DONKEY KONG COUNTRY RETURNS 3D
There’s been something rotten in DK Country, and it’s not that
secret banana stash that Diddy left decomposing in his schoolbag
over the school holidays. Donkey Kong, Nintendo’s original big bad,
has been reduced to an inanity-grunting, tie-donning corporate wuss,
shilling lacklustre games in a fugue of emasculation.
Rejoice, DK acolytes. Kong’s returned, in style! Of course you'd
know this if you caught the Wii mix – of which this is a slight
remix with an easier mode, no stupid waggling and more 3D than you
could poke coloured cellophane at.
Uh-huh. No more shitty
racing games or rhythm excursions, as DKCR3D harks back to
SNES glory days – when apes were apes and the jungle was nervous.
Both homage and evolution, DKCR3D maintains one
aspect of those amazing SNES adventures – it’s really fucking
challenging. That’s using ‘challenging’ in all its simile glory for
“I wanna hurl my 3DS, stomp about petulantly and hug Mum.” Yep, this
sucker’s hard – and to that we say “yay!”
New baddies descend
into DK’s domain in the form of bizarre ooga-booga, voodoo-eyed
thingies that hypnotise local denizens into purloining the great
ape’s banana stash. Naturally DK doesn’t take this shit and sets
about rampaging – ably assisted by the monkeyquivalent of Batman’s
Robin, Diddy Kong (in single player or via two-player link).

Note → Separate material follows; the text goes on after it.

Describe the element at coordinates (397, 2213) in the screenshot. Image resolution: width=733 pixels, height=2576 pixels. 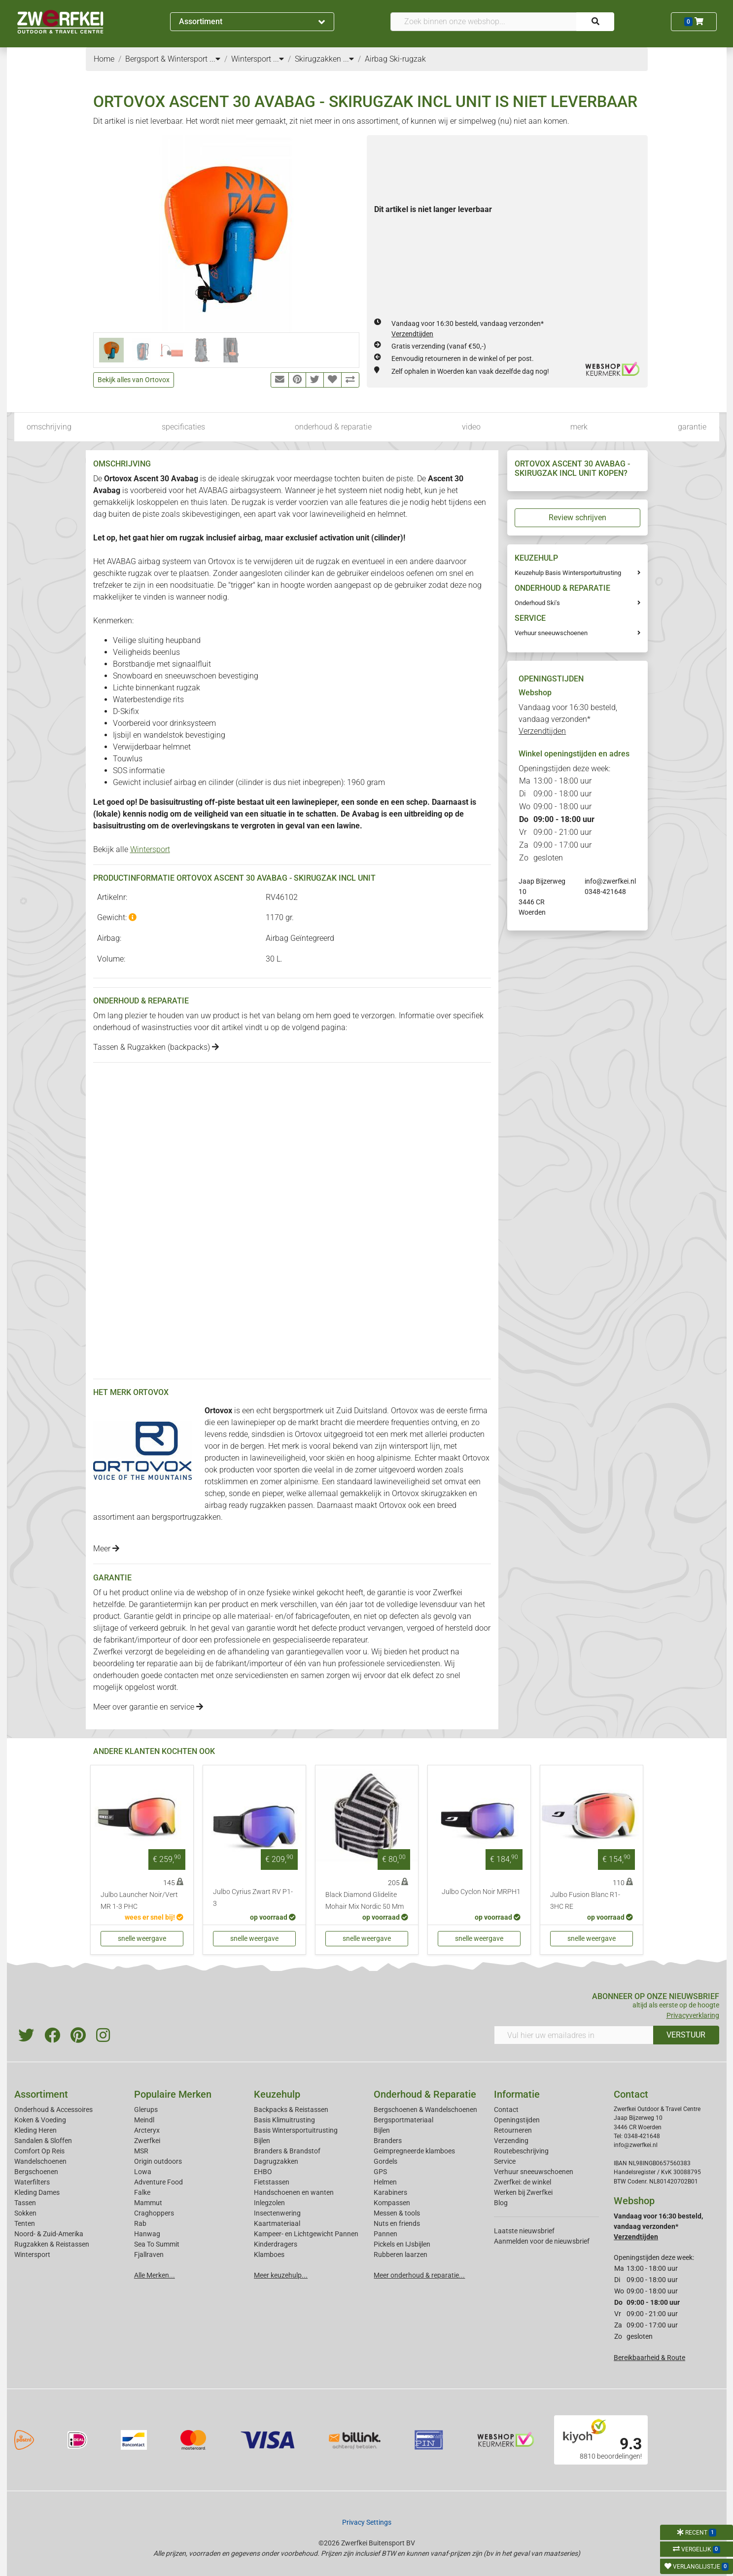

Those familiar with the ’90s DKC series will instantly be
comfy, but things soon evolve. Silhouetted levels, platforms jammed
into deeper 3D space that you rocket-barrel between, effects like
waves crashing out of your screen... all saying “yeah, this is
classic, but it’s also some 15 years on, Daddy-O”.
completists may as well lock themselves away forever, as obtaining
every collectible letter and puzzle piece is hellishly challenging.
You wanted the best, you got the best (U-U-U-Utah... oops).
The banana’s in your court – vote 1 the emancipation of Donkey Kong.